Rachel McGovern, Director of Financial Services at Brokers Ireland

Rachel McGovern, Director of Financial Services at Brokers Ireland

Responding to the Central Bank Retail Interest Rates for January 2022, Brokers Ireland is advising mortgage holders, other than those on trackers, to review their current rate and term of mortgage and consider if they could achieve a rate and term that would better suit their circumstances and give greater security into the future.

Rachel McGovern, Director of Financial Services at Brokers Ireland, warned that 'we are very likely to be close to, if not at the bottom of, the low interest rate cycle and the window of opportunity to avail of the best mortgage rates may be closing'.

"Even though Irish rates are still way ahead of the euro area average, with today’s figures showing the Irish weighted average interest rate on new mortgage agreements in January at 2.76pc, more than double the euro average rate of 1.31pc, they are generally historically low, and we’ve never before been able to lock into somewhat similar rates for periods of up to 30 years, depending on the lender," she said.

She noted that both the Irish and euro area average rates have shown a month-on-month increase. And she advised mortgage holders when switching to concentrate on the interest rate and the term for which it is available and not to be tempted by short-term incentives, such as once-off payments and cover for legal or other services.

"We are now in a very volatile period with the war in Ukraine and no one knows when or how it will end.

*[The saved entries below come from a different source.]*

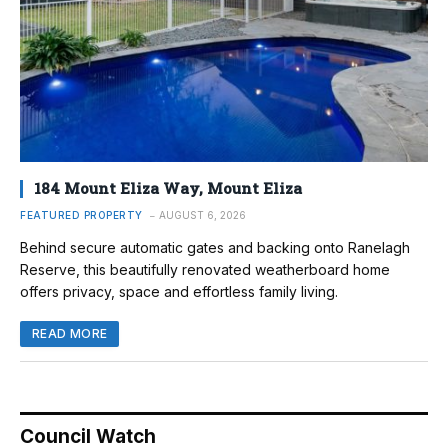
184 Mount Eliza Way, Mount Eliza
FEATURED PROPERTY
AUGUST 6, 2026
Behind secure automatic gates and backing onto Ranelagh
Reserve, this beautifully renovated weatherboard home
offers privacy, space and effortless family living.
READ MORE
Council Watch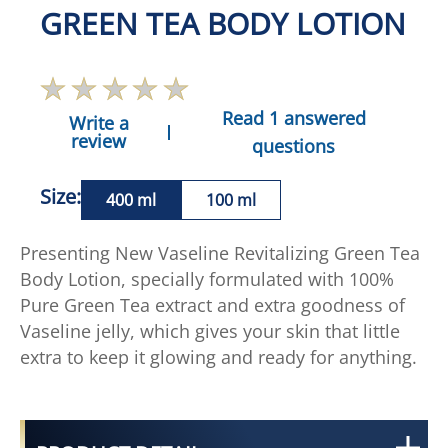
GREEN TEA BODY LOTION
Read 1 answered
Write a
review
questions
Size:
400 ml
100 ml
Presenting New Vaseline Revitalizing Green Tea
Body Lotion, specially formulated with 100%
Pure Green Tea extract and extra goodness of
Vaseline jelly, which gives your skin that little
extra to keep it glowing and ready for anything.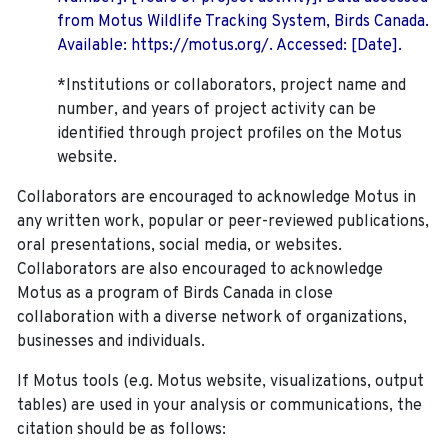
from Motus Wildlife Tracking System, Birds Canada.
Available: https://motus.org/. Accessed: [Date].
*Institutions or collaborators, project name and
number, and years of project activity can be
identified through project profiles on the Motus
website.
Collaborators are encouraged to acknowledge Motus in
any written work, popular or peer-reviewed publications,
oral presentations, social media, or websites.
Collaborators are also encouraged to
acknowledge
Motus as a program of Birds Canada in close
collaboration with a diverse network of organizations,
businesses and individuals.
If Motus tools (e.g. Motus website, visualizations, output
tables) are used in your analysis or communications, the
citation should be as follows: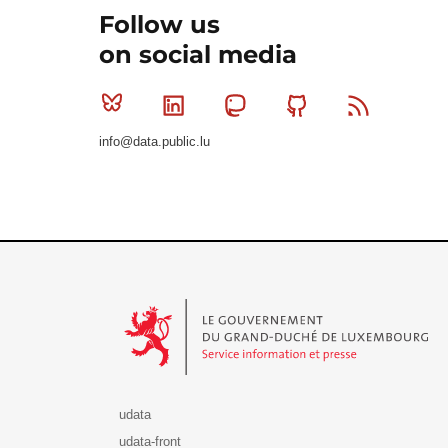
Follow us
on social media
Bluesky
Linkedin
Mastodon
Github
RSS
info@data.public.lu
Le Gouvernement du Grand-Duché de Luxembourg - S
udata
udata-front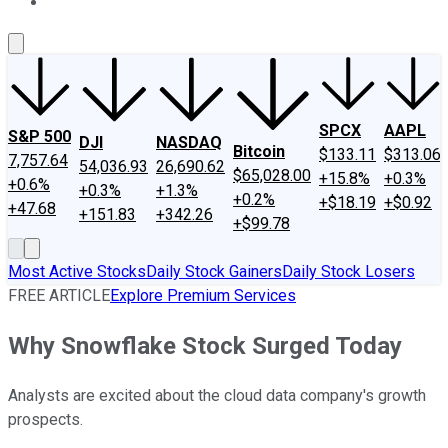
About Us
Contact Us
Investing Philosophy
Motley Fool Mo
SPCX
AAPL
S&P 500
DJI
NASDAQ
Bitcoin
$133.11
$313.06
7,757.64
54,036.93
26,690.62
$65,028.00
+15.8%
+0.3%
+0.6%
+0.3%
+1.3%
+0.2%
+$18.19
+$0.92
+47.68
+151.83
+342.26
+$99.78
Most Active Stocks
Daily Stock Gainers
Daily Stock Losers
FREE ARTICLE
Explore Premium Services
Why Snowflake Stock Surged Today
Analysts are excited about the cloud data company's growth
prospects.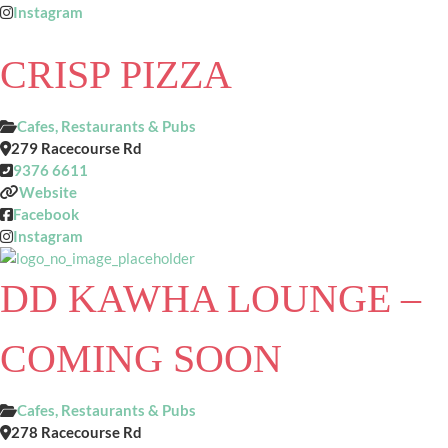
Instagram
CRISP PIZZA
Cafes, Restaurants & Pubs
279 Racecourse Rd
9376 6611
Website
Facebook
Instagram
DD KAWHA LOUNGE –
COMING SOON
Cafes, Restaurants & Pubs
278 Racecourse Rd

We do already know, however, that it has disrupted markets and will continue to do so. So mortgage holders and particularly those who have not already reviewed their situation need to plan carefully for the future without further delay and seek advice from a Financial Broker who will tailor it to suit individuals particular circumstances and future plans," she said.

She said the 1.45 per cent margin over and above the euro area average that Irish mortgage holders are paying is costing them over €2,600 per year more than their euro area counterparts and over €78,500 over 30 years on a €300k mortgage.